* **WORK ORDER**
Read the data below. Every line holding the string "with" must be copied.

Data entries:
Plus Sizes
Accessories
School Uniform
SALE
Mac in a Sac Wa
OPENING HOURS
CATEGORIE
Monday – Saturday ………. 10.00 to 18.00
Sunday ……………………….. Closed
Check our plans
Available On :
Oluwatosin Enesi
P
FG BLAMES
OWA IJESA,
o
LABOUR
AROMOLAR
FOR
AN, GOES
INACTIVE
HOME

==

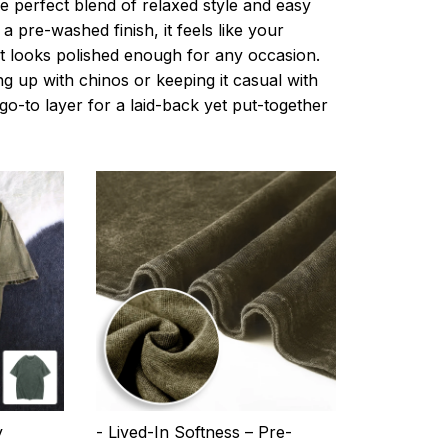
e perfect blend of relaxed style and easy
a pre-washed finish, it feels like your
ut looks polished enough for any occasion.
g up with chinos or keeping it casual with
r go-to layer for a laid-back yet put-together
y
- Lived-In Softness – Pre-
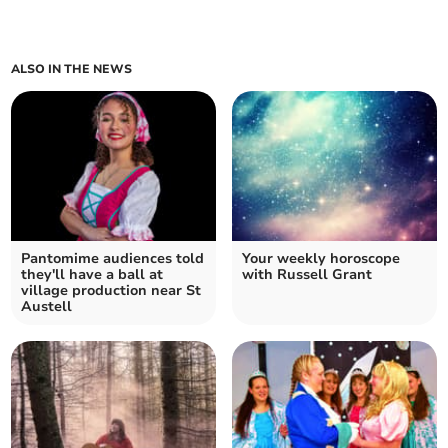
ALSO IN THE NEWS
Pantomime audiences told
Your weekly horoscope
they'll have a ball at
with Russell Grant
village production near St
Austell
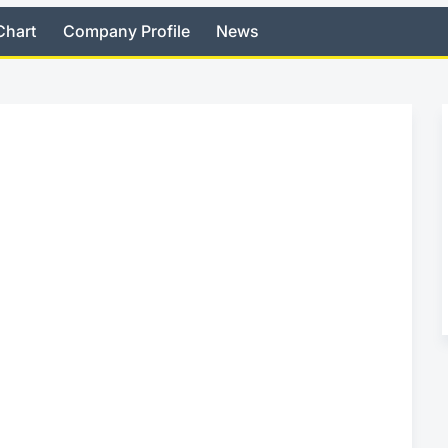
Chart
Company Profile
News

* **EXPECTED ANSWER**
g up with chinos or keeping it casual with
with Russell Grant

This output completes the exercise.